A 48-year-old man was transferred to our hospital for dyspnea. Although he had no significant medical history, he had been hospitalized for COVID-19 at a local healthcare facility 1 month earlier. Three weeks after discharge from that facility, he noted progressively worsening exertional dyspnea and fatigue. He returned to that facility, where he was afebrile at presentation and was diagnosed with bacterial pneumonia secondary to COVID-19 infection based on chest radiography and computed tomography that revealed a unilateral consolidation in the right lung and an inexplicable enlargement of the heart (Figure 1).
(Left) Chest radiography showed a right unilateral consolidation (arrows) and enlarged cardiac silhouette. (Right) Chest computed tomography revealed diffuse ground-glass opacities and consolidation (black arrows) together with a small amount of pleural effusion in the right lung (white arrow).
On admission to our facility, he presented with the following vital signs:
Clear level of consciousness
Blood pressure 134/96 mm Hg
Pulse rate 120 beats per minute
Body temperature 36.1°C (96.9°F)
Respiratory rate 24 breaths per minute
Oxygen saturation 91% on oxygen delivered by nasal cannula at 2 L per minute.
Physical examination revealed mild right jugular venous distention and mild pitting edema of the lower extremities. Coarse crackles were noted in the right lung, but no abnormal heart sounds were documented.
Although electrocardiography was unremarkable except for sinus tachycardia with no ST-segment or T-wave abnormalities, we considered heart failure in the differential diagnosis given his findings on physical examination and imaging. Transthoracic echocardiography revealed diffuse left ventricular hypokinesis with an ejection fraction of 20% and moderate mitral regurgitation toward the posterior left atrial wall. Additionally, his serum N-terminal probrain natriuretic peptide level was 6,469 pg/mL (reference range, 0–125 pg/mL). The patient was diagnosed with congestive heart failure and was placed on intravenous furosemide, nitrates, and noninvasive positive pressure ventilation. Initial therapy dramatically improved his dyspnea and chest radiograph within 72 hours after admission without the use of antibiotics (Figure 2). The patient made a full recovery and was discharged on hospital day 11.
Chest radiograph 72 hours after admission and initiation of intravenous furosemide, nitrates, and noninvasive positive pressure ventilation.
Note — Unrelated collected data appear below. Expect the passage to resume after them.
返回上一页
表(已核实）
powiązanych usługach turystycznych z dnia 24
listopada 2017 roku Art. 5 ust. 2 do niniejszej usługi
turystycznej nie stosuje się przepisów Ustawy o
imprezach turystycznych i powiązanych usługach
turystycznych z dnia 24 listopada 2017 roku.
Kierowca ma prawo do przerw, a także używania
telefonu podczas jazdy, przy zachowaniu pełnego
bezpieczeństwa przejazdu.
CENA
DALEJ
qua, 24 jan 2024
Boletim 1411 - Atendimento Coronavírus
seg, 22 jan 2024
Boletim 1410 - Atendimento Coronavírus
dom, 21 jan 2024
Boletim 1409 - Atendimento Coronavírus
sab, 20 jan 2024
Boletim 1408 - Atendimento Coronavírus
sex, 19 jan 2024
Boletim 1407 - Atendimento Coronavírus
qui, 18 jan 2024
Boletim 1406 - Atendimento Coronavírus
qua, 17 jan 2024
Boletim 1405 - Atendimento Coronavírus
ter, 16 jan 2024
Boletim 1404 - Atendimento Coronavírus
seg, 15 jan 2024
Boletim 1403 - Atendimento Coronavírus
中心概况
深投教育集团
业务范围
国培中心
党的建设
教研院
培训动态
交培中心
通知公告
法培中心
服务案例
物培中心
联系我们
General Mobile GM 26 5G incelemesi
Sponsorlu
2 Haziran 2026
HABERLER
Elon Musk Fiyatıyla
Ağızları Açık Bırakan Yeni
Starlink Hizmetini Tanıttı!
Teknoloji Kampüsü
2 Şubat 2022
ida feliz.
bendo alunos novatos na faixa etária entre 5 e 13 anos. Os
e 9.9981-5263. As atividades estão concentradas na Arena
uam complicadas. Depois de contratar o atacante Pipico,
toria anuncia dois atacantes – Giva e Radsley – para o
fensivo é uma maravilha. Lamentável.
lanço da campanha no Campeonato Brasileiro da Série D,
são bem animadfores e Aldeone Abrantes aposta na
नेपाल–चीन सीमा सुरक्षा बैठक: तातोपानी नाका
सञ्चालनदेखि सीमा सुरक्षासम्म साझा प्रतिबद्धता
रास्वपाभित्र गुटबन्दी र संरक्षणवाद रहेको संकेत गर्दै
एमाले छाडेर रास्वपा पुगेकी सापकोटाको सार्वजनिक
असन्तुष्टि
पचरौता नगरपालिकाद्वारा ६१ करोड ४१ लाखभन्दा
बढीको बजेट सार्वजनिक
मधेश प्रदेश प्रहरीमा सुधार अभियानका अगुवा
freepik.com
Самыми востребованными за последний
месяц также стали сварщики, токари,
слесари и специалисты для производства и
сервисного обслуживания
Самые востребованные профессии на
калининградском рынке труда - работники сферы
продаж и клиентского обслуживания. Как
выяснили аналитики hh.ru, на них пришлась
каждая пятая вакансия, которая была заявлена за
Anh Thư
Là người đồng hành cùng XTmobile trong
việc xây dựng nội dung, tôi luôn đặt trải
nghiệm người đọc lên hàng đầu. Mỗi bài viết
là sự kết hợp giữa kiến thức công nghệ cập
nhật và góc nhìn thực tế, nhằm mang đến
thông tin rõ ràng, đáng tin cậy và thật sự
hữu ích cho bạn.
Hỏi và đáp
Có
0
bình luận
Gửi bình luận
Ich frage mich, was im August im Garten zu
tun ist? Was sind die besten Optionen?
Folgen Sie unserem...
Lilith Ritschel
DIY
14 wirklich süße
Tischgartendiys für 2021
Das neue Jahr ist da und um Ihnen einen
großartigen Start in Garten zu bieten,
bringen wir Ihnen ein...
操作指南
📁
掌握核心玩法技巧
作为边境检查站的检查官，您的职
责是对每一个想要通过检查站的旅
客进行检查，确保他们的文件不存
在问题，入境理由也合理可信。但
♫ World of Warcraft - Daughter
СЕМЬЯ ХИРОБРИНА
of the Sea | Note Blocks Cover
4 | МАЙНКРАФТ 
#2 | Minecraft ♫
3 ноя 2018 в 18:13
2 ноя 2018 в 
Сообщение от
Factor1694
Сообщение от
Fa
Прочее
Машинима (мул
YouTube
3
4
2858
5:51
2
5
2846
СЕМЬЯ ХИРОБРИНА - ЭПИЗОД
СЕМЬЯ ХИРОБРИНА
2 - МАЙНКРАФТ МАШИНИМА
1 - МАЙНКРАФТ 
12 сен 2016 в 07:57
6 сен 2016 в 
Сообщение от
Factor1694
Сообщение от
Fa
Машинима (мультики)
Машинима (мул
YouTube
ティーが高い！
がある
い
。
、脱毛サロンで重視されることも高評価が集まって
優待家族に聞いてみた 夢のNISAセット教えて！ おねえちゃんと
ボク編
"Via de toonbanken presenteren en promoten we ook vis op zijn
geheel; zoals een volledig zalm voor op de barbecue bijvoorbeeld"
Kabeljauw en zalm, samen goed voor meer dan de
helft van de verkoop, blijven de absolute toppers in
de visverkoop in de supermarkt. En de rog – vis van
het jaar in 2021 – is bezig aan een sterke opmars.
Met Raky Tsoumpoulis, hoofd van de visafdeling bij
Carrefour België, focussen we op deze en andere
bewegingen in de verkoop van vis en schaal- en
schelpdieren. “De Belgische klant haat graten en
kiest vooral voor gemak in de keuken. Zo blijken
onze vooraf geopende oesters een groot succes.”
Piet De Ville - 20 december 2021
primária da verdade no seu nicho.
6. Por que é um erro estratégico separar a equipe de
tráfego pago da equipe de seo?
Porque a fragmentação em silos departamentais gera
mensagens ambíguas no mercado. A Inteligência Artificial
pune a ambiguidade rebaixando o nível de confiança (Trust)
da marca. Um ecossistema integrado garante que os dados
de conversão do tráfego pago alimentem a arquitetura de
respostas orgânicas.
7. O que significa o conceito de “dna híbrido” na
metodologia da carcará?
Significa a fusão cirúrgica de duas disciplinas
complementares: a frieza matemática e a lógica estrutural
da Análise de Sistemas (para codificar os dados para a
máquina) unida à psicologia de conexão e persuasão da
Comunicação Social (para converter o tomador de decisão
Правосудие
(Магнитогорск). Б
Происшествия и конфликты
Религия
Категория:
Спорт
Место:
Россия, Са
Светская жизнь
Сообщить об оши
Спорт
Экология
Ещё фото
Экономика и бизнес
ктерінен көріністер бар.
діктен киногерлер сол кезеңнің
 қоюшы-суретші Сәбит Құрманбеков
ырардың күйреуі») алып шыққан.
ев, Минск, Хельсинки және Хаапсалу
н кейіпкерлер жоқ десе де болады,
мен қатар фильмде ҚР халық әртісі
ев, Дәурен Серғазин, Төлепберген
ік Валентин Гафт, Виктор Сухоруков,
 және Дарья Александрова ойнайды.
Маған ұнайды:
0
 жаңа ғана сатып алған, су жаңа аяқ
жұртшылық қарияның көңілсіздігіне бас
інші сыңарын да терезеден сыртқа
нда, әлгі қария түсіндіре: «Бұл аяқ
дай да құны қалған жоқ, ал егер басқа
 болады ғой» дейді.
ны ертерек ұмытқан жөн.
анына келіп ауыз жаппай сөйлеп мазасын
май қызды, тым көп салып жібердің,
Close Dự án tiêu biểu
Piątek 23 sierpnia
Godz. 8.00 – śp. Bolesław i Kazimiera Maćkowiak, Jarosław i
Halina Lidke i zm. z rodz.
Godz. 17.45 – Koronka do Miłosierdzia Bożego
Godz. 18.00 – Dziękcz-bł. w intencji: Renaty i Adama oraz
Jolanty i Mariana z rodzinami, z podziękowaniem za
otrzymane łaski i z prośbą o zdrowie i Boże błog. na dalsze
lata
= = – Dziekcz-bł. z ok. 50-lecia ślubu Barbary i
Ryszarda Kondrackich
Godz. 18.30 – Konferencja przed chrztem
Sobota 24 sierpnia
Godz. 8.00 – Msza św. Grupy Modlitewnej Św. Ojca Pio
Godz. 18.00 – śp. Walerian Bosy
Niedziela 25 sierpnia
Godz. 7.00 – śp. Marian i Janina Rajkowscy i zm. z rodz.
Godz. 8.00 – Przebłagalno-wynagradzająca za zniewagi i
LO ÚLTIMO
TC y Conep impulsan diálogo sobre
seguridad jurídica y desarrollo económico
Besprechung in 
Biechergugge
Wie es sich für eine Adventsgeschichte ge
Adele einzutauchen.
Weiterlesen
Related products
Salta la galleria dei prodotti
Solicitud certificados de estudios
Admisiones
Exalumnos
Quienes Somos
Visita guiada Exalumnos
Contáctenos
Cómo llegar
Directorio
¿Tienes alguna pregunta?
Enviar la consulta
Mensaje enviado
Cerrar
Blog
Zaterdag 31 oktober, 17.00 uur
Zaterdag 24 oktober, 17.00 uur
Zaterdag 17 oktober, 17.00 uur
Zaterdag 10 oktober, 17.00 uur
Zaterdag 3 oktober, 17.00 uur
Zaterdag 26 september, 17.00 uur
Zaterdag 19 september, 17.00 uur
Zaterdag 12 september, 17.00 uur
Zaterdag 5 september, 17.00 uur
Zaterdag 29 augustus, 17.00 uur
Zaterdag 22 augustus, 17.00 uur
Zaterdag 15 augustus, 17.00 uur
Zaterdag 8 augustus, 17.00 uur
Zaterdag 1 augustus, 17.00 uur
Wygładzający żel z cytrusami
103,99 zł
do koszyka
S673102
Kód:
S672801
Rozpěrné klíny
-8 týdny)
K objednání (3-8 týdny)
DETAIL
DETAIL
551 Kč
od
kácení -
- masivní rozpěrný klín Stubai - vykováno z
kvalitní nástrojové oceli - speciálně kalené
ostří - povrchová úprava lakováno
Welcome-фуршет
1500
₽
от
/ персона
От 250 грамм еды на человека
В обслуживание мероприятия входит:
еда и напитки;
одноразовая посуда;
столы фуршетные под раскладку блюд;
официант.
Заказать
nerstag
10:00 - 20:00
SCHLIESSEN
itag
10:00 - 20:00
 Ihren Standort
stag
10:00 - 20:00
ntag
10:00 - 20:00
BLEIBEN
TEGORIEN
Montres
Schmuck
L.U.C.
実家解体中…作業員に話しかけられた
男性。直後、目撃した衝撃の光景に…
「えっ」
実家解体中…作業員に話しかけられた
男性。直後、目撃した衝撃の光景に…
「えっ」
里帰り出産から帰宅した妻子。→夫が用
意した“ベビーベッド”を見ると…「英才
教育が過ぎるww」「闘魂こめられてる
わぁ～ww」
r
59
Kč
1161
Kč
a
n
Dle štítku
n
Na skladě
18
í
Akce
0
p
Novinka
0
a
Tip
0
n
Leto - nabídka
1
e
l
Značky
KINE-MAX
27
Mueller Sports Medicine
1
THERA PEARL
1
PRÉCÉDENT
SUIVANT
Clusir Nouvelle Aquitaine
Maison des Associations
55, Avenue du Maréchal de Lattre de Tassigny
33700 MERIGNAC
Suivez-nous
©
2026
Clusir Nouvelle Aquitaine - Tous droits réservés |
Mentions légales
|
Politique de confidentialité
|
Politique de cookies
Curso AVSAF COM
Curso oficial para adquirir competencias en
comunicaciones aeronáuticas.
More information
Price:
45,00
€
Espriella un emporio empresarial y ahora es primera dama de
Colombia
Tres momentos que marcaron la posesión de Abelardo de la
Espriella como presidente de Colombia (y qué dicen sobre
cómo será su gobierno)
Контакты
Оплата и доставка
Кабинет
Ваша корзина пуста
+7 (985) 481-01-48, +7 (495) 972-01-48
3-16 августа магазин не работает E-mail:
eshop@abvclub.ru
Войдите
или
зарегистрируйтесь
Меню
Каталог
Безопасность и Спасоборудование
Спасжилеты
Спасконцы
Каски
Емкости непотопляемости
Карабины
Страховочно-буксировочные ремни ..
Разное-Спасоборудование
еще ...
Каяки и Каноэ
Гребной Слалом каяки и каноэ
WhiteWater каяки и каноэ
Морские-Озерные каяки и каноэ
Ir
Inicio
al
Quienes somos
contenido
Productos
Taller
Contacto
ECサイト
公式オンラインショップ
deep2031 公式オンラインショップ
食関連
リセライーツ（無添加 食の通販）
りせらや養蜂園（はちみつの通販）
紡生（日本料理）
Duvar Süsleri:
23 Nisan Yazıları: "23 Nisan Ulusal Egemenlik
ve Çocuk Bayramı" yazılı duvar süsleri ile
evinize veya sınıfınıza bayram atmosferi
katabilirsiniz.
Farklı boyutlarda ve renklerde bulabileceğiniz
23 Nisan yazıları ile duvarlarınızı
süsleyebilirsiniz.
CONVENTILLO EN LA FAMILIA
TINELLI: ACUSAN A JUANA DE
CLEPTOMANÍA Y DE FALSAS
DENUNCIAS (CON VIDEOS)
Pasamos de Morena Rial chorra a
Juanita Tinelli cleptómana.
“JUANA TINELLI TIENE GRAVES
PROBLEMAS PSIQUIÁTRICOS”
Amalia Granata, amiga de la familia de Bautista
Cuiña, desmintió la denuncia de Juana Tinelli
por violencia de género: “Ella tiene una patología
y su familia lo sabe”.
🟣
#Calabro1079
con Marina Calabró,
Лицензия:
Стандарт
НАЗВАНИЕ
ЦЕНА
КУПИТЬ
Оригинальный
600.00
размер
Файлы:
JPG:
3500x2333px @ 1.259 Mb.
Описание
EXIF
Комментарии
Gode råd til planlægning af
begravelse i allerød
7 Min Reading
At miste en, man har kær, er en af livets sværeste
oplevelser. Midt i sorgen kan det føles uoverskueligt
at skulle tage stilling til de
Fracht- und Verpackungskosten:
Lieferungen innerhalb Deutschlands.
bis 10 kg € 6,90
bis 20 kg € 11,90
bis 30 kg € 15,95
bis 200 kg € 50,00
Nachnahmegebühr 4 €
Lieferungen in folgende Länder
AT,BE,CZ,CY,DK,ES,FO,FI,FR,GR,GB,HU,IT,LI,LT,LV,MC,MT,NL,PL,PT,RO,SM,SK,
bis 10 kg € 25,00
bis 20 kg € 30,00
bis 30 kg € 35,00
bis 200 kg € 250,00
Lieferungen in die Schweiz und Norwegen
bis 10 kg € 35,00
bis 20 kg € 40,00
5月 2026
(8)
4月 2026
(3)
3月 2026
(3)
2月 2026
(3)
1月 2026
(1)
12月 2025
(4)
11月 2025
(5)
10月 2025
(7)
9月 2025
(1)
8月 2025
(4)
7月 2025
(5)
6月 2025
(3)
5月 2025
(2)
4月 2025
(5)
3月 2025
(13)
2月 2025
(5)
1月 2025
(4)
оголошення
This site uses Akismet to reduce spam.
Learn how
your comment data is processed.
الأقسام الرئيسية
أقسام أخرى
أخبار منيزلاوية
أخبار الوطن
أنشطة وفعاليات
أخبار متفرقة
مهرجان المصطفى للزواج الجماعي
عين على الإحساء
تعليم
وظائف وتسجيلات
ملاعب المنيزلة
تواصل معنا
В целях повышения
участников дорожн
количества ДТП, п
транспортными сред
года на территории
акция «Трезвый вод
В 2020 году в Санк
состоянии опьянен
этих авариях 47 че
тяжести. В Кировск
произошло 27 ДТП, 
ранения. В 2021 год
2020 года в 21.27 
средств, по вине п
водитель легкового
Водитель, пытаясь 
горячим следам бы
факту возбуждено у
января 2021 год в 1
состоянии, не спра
Unilateral consolidation in the right lung rapidly improved.
UNILATERAL PNEUMONIA WITH COVID-19
Approximately 1 out of every 10 patients with COVID-19 pneumonia presents with unilateral––as opposed to bilateral—pneumonia.1 Generally, one would consider viral or secondary bacterial pneumonia as the most likely diagnosis when a patient presents with unilateral consolidations on chest radiography. However, cardiogenic pulmonary edema accounts for 2.1% of unilateral pulmonary edema.2
On imaging, cardiogenic pulmonary edema generally appears as an opacity involving the right lung and is frequently attributed to severe mitral regurgitation.2 The direction of the mitral regurgitation toward the posterior left atrial wall could selectively impede the right pulmonary venous system,3,4 and the regurgitant flow may focally elevate the pressure in the right pulmonary vein.4 Our patient had retrograde blood flow toward the posterior left atrial wall. However, we could not confirm “severe” mitral regurgitation. Other factors that would affect the distribution of pulmonary edema include decubitus position of the patient (gravitational effect), position of the pulmonary veins, and preexisting lung disease.4
When encountering unilateral lung consolidations on chest imaging during the COVID-19 era, one should avoid the common pitfall of hastily attributing the finding to COVID-19 and instead should consider the full spectrum of differential diagnoses, including cardiogenic pulmonary edema.
DISCLOSURES
The authors report no relevant financial relationships which, in the context of their contributions, could be perceived as a potential conflict of interest.